Assignment: Keep the text of the data exactly as it is and omit each picture from the copy.

Collected data entries
—————

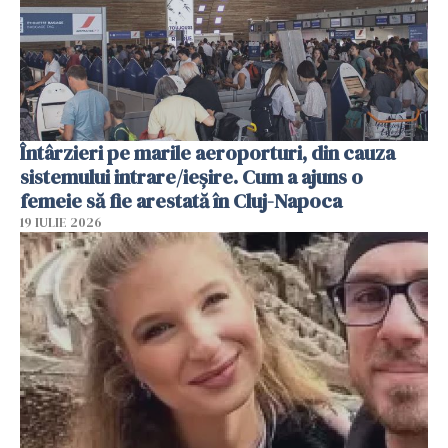
Întârzieri pe marile aeroporturi, din cauza
sistemului intrare/ieșire. Cum a ajuns o
femeie să fie arestată în Cluj-Napoca
19 IULIE 2026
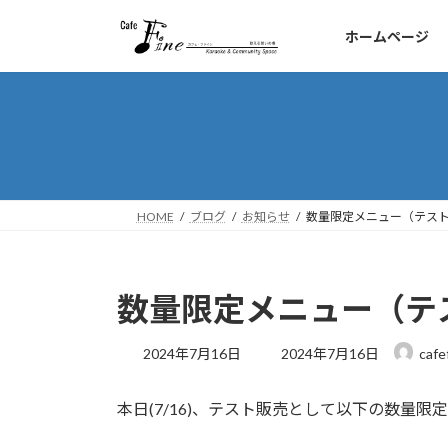
コ
ナ
ン
ビ
ホームページ
テ
ゲ
ン
ー
ツ
シ
へ
ョ
ス
ン
キ
に
ッ
移
HOME
ブログ
お知らせ
数量限定メニュー（テス
プ
動
数量限定メニュー（テ
最
2024年7月16日
2024年7月16日
cafe
終
更
本日(7/16)、テスト販売として以下の数量
新
日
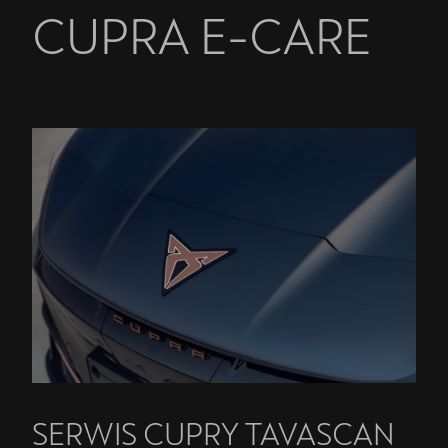
CUPRA E-CARE
SERWIS CUPRY TAVASCAN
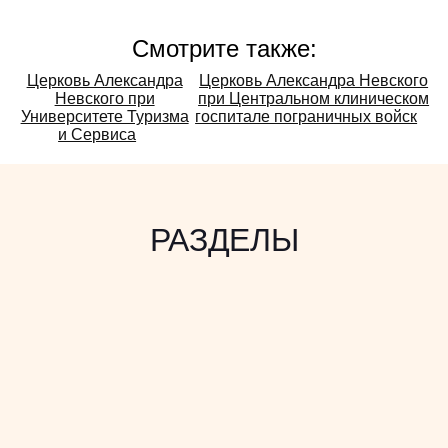
Смотрите также:
Смотрите
Церковь Александра
Церковь Александра Невского
Невского при
при Центральном клиническом
также:
Университете Туризма
госпитале пограничных войск
и Сервиса
РАЗДЕЛЫ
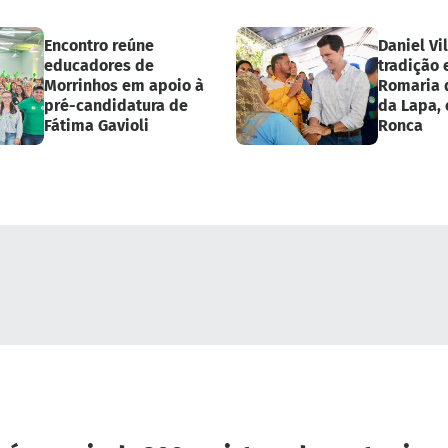
Encontro reúne
Daniel Vi
educadores de
tradição 
Morrinhos em apoio à
Romaria 
pré-candidatura de
da Lapa, 
Fátima Gavioli
Ronca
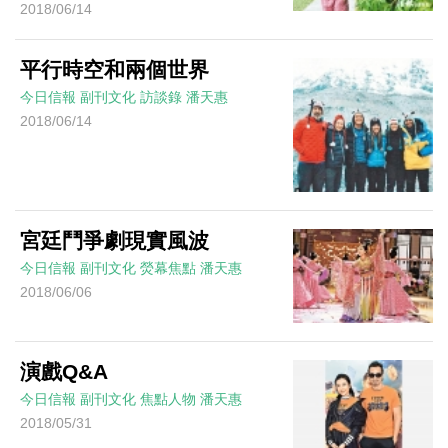
2018/06/14
平行時空和兩個世界
今日信報
副刊文化
訪談錄
潘天惠
2018/06/14
宮廷鬥爭劇現實風波
今日信報
副刊文化
熒幕焦點
潘天惠
2018/06/06
演戲Q&A
今日信報
副刊文化
焦點人物
潘天惠
2018/05/31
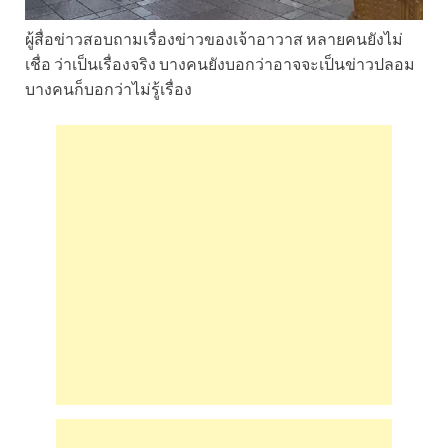
ผู้สื่อข่าวสอบถามเรื่องข่าวของเจ้าอาวาส หลายคนยังไม่
เชื่อ ว่าเป็นเรื่องจริง บางคนยังบอกว่าอาจจะเป็นข่าวปลอม
บางคนก็บอกว่าไม่รู้เรื่อง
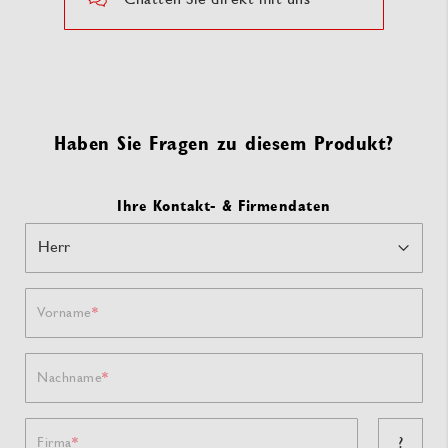
Haben Sie Fragen zu diesem Produkt?
Ihre Kontakt- & Firmendaten
Vorname
Nachname
?
Firma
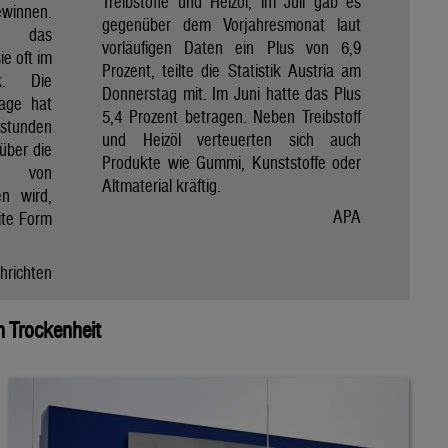
Treibstoffe und Heizöl, im Juli gab es
winnen.
gegenüber dem Vorjahresmonat laut
et das
vorläufigen Daten ein Plus von 6,9
e oft im
Prozent, teilte die Statistik Austria am
ik. Die
Donnerstag mit. Im Juni hatte das Plus
Tage hat
5,4 Prozent betragen. Neben Treibstoff
nstunden
und Heizöl verteuerten sich auch
über die
Produkte wie Gummi, Kunststoffe oder
e von
Altmaterial kräftig.
en wird,
APA
ite Form
hrichten
 Trockenheit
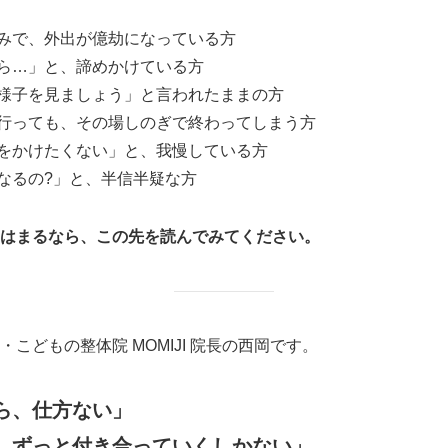
みで、外出が億劫になっている方
ら…」と、諦めかけている方
様子を見ましょう」と言われたままの方
行っても、その場しのぎで終わってしまう方
をかけたくない」と、我慢している方
なるの?」と、半信半疑な方
はまるなら、この先を読んでみてください。
こどもの整体院 MOMIJI 院長の西岡です。
ら、仕方ない」
、ずっと付き合っていくしかない」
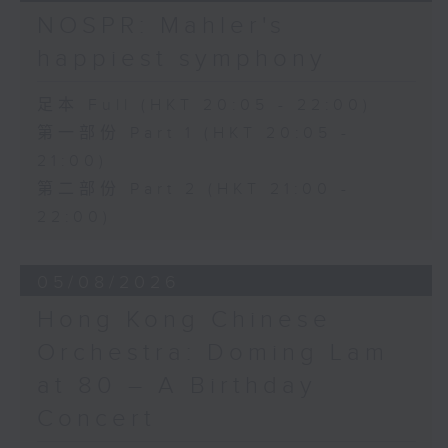
日假香港大會堂劇院舉行之「世界首演音樂
Variations on a Theme from
NOSPR: Mahler's
會」，由 Stauffer 弦樂團演出貢沙理士
Rossini’s Mosè in Egitto (arr. for 4
happiest symphony
、梅迪拿及阮保衡的新作，以及盛宗亮和蕭
cellos) (8’)
斯達高維契的作品。
Presented by The Hong Kong
足本 Full (HKT 20:05 - 22:00)
Academy for Performing Arts
第一部份 Part 1 (HKT 20:05 -
Recorded at William Au Concert
21:00)
Hall, HKAPA on 20/4/2026
Recording provided by HKAPA
第二部份 Part 2 (HKT 21:00 -
22:00)
演藝學院大提琴音樂節2026：友鄰音樂會
——天津茱莉亞學院大提琴
05/08/2026
曹慧穎、陳優然、郭譯鍇、Hwayoung
Joo、Jooahn Yoo、張子瑜（大提琴）
Hong Kong Chinese
圖文捷夫（鋼琴）
Orchestra: Doming Lam
J. S. 巴赫
at 80 – A Birthday
C小調第五無伴奏大提琴組曲，BWV1011
(25’)
Concert
布朗卓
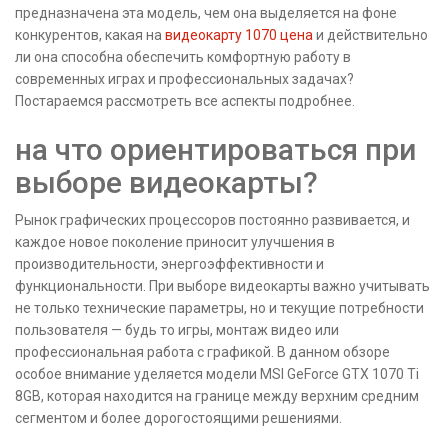
предназначена эта модель, чем она выделяется на фоне
конкурентов, какая на
видеокарту 1070 цена
и действительно
ли она способна обеспечить комфортную работу в
современных играх и профессиональных задачах?
Постараемся рассмотреть все аспекты подробнее.
на что ориентироваться при
выборе видеокарты?
Рынок графических процессоров постоянно развивается, и
каждое новое поколение приносит улучшения в
производительности, энергоэффективности и
функциональности. При выборе видеокарты важно учитывать
не только технические параметры, но и текущие потребности
пользователя — будь то игры, монтаж видео или
профессиональная работа с графикой. В данном обзоре
особое внимание уделяется модели MSI GeForce GTX 1070 Ti
8GB, которая находится на границе между верхним средним
сегментом и более дорогостоящими решениями.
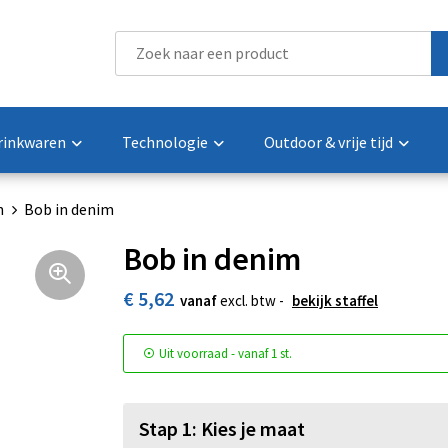
rinkwaren
Technologie
Outdoor & vrije tijd
n
Bob in denim
Bob in denim
€ 5,62
vanaf
excl. btw -
bekijk staffel
Uit voorraad -
vanaf
1 st.
Stap 1: Kies je maat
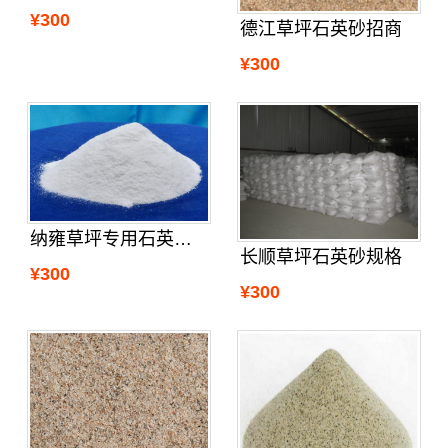
¥300
德江草坪石英砂招商
¥300
纳雍草坪专用石英砂供应
长顺草坪石英砂规格
¥300
¥300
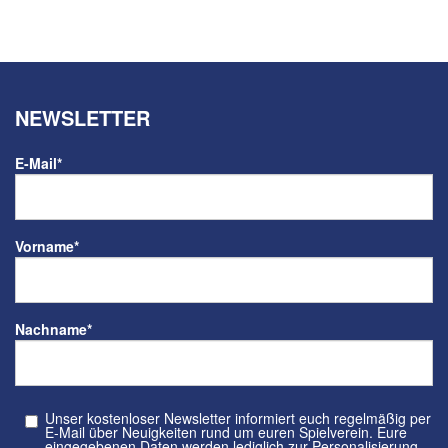
NEWSLETTER
E-Mail
*
Vorname
*
Nachname
*
Unser kostenloser Newsletter informiert euch regelmäßig per
E-Mail über Neuigkeiten rund um euren Spielverein. Eure
eingegebenen Daten werden lediglich zur Personalisierung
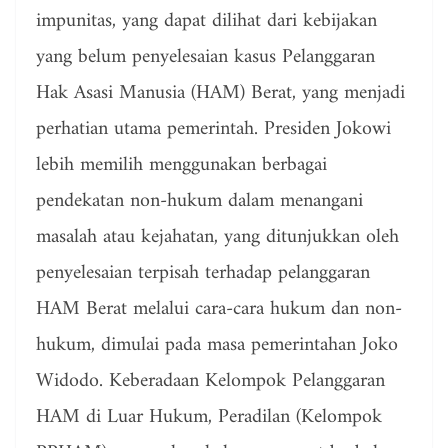
impunitas, yang dapat dilihat dari kebijakan
yang belum penyelesaian kasus Pelanggaran
Hak Asasi Manusia (HAM) Berat, yang menjadi
perhatian utama pemerintah. Presiden Jokowi
lebih memilih menggunakan berbagai
pendekatan non-hukum dalam menangani
masalah atau kejahatan, yang ditunjukkan oleh
penyelesaian terpisah terhadap pelanggaran
HAM Berat melalui cara-cara hukum dan non-
hukum, dimulai pada masa pemerintahan Joko
Widodo. Keberadaan Kelompok Pelanggaran
HAM di Luar Hukum, Peradilan (Kelompok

—————

Answer below:
Întârzieri pe marile aeroporturi, din cauza
sistemului intrare/ieșire. Cum a ajuns o
femeie să fie arestată în Cluj-Napoca
19 IULIE 2026
コ
ナ
ン
ビ
ホームページ
テ
ゲ
ン
ー
ツ
シ
へ
ョ
ス
ン
キ
に
ッ
移
HOME
ブログ
お知らせ
数量限定メニュー（テス
プ
動
数量限定メニュー（テ
最
2024年7月16日
2024年7月16日
cafe
終
更
本日(7/16)、テスト販売として以下の数量
新
日
CUPRA E-CARE
SERWIS CUPRY TAVASCAN
Смотрите также:
Смотрите
Церковь Александра
Церковь Александра Невского
Невского при
при Центральном клиническом
также:
Университете Туризма
госпитале пограничных войск
и Сервиса
РАЗДЕЛЫ
Encontro reúne
Daniel Vi
educadores de
tradição 
Morrinhos em apoio à
Romaria 
pré-candidatura de
da Lapa, 
Fátima Gavioli
Ronca
2018/06/14
平行時空和兩個世界
今日信報
副刊文化
訪談錄
潘天惠
2018/06/14
宮廷鬥爭劇現實風波
今日信報
副刊文化
熒幕焦點
潘天惠
2018/06/06
演戲Q&A
今日信報
副刊文化
焦點人物
潘天惠
2018/05/31
ผู้สื่อข่าวสอบถามเรื่องข่าวของเจ้าอาวาส หลายคนยังไม่
เชื่อ ว่าเป็นเรื่องจริง บางคนยังบอกว่าอาจจะเป็นข่าวปลอม
บางคนก็บอกว่าไม่รู้เรื่อง
Haben Sie Fragen zu diesem Produkt?
Ihre Kontakt- & Firmendaten
Vorname
Nachname
?
Firma
Treibstoffe und Heizöl, im Juli gab es
winnen.
gegenüber dem Vorjahresmonat laut
et das
vorläufigen Daten ein Plus von 6,9
e oft im
Prozent, teilte die Statistik Austria am
ik. Die
Donnerstag mit. Im Juni hatte das Plus
Tage hat
5,4 Prozent betragen. Neben Treibstoff
nstunden
und Heizöl verteuerten sich auch
über die
Produkte wie Gummi, Kunststoffe oder
e von
Altmaterial kräftig.
en wird,
APA
ite Form
hrichten
 Trockenheit
みで、外出が億劫になっている方
ら…」と、諦めかけている方
様子を見ましょう」と言われたままの方
行っても、その場しのぎで終わってしまう方
をかけたくない」と、我慢している方
なるの?」と、半信半疑な方
はまるなら、この先を読んでみてください。
こどもの整体院 MOMIJI 院長の西岡です。
ら、仕方ない」
、ずっと付き合っていくしかない」
日假香港大會堂劇院舉行之「世界首演音樂
Variations on a Theme from
NOSPR: Mahler's
會」，由 Stauffer 弦樂團演出貢沙理士
Rossini’s Mosè in Egitto (arr. for 4
happiest symphony
、梅迪拿及阮保衡的新作，以及盛宗亮和蕭
cellos) (8’)
斯達高維契的作品。
Presented by The Hong Kong
足本 Full (HKT 20:05 - 22:00)
Academy for Performing Arts
第一部份 Part 1 (HKT 20:05 -
Recorded at William Au Concert
21:00)
Hall, HKAPA on 20/4/2026
Recording provided by HKAPA
第二部份 Part 2 (HKT 21:00 -
22:00)
演藝學院大提琴音樂節2026：友鄰音樂會
——天津茱莉亞學院大提琴
05/08/2026
曹慧穎、陳優然、郭譯鍇、Hwayoung
Joo、Jooahn Yoo、張子瑜（大提琴）
Hong Kong Chinese
圖文捷夫（鋼琴）
Orchestra: Doming Lam
J. S. 巴赫
at 80 – A Birthday
C小調第五無伴奏大提琴組曲，BWV1011
(25’)
Concert
布朗卓
предназначена эта модель, чем она выделяется на фоне
конкурентов, какая на
видеокарту 1070 цена
и действительно
ли она способна обеспечить комфортную работу в
современных играх и профессиональных задачах?
Постараемся рассмотреть все аспекты подробнее.
на что ориентироваться при
выборе видеокарты?
Рынок графических процессоров постоянно развивается, и
каждое новое поколение приносит улучшения в
производительности, энергоэффективности и
функциональности. При выборе видеокарты важно учитывать
не только технические параметры, но и текущие потребности
пользователя — будь то игры, монтаж видео или
профессиональная работа с графикой. В данном обзоре
особое внимание уделяется модели MSI GeForce GTX 1070 Ti
8GB, которая находится на границе между верхним средним
сегментом и более дорогостоящими решениями.
rinkwaren
Technologie
Outdoor & vrije tijd
n
Bob in denim
Bob in denim
€ 5,62
vanaf
excl. btw -
bekijk staffel
Uit voorraad -
vanaf
1 st.
Stap 1: Kies je maat
¥300
德江草坪石英砂招商
¥300
纳雍草坪专用石英砂供应
长顺草坪石英砂规格
¥300
¥300
NEWSLETTER
E-Mail
*
Vorname
*
Nachname
*
Unser kostenloser Newsletter informiert euch regelmäßig per
E-Mail über Neuigkeiten rund um euren Spielverein. Eure
eingegebenen Daten werden lediglich zur Personalisierung
impunitas, yang dapat dilihat dari kebijakan
yang belum penyelesaian kasus Pelanggaran
Hak Asasi Manusia (HAM) Berat, yang menjadi
perhatian utama pemerintah. Presiden Jokowi
lebih memilih menggunakan berbagai
pendekatan non-hukum dalam menangani
masalah atau kejahatan, yang ditunjukkan oleh
penyelesaian terpisah terhadap pelanggaran
HAM Berat melalui cara-cara hukum dan non-
hukum, dimulai pada masa pemerintahan Joko
Widodo. Keberadaan Kelompok Pelanggaran
HAM di Luar Hukum, Peradilan (Kelompok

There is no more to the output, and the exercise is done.